(DATA EXTRACTS Opens)

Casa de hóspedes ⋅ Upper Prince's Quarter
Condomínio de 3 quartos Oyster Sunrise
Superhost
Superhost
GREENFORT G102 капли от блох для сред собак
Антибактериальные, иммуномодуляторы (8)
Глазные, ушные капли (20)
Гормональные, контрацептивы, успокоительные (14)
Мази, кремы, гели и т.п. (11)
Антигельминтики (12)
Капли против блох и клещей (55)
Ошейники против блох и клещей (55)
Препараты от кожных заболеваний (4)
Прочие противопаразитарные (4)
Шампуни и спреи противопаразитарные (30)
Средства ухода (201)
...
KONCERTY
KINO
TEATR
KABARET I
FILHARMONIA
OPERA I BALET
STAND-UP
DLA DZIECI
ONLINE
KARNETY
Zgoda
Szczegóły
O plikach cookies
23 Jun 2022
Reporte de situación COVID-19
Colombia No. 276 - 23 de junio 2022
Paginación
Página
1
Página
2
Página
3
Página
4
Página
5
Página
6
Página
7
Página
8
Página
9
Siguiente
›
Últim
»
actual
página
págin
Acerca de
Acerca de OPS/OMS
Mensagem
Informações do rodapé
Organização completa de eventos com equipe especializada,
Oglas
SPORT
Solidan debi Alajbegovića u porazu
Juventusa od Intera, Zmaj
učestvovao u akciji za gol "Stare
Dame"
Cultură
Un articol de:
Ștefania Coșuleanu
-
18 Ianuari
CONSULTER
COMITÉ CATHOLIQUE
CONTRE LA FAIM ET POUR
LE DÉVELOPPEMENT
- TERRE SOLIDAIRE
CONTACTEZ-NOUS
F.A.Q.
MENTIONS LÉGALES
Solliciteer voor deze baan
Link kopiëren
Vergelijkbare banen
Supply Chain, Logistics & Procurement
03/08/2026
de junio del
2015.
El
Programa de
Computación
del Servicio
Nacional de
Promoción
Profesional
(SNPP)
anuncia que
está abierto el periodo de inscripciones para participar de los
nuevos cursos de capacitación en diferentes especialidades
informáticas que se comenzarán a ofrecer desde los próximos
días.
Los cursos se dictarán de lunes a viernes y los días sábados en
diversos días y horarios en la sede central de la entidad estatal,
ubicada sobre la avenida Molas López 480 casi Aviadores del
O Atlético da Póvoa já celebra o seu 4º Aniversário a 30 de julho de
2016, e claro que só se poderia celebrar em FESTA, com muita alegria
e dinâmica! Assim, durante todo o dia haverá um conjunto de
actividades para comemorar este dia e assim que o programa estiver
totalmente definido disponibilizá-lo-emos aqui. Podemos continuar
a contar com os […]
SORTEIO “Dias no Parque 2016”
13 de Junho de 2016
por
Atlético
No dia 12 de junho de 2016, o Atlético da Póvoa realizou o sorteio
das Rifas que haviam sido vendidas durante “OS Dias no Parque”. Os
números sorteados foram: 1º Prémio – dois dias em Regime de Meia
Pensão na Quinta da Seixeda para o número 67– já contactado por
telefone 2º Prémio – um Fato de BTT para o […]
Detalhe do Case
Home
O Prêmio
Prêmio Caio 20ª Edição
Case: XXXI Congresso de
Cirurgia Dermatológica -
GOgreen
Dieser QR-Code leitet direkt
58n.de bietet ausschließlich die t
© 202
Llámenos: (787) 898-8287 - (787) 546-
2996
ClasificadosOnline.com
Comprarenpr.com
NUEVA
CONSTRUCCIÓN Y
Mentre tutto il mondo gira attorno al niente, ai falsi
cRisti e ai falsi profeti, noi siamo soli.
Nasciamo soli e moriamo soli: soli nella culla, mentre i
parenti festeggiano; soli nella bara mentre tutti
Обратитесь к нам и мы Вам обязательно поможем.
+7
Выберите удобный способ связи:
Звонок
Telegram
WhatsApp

(DATA EXTRACTS Closes)

#### WORK ORDER:
Your reply should contain only the number of lines in the entries above with the word "cursos".

#### EXERCISE ANSWER:
2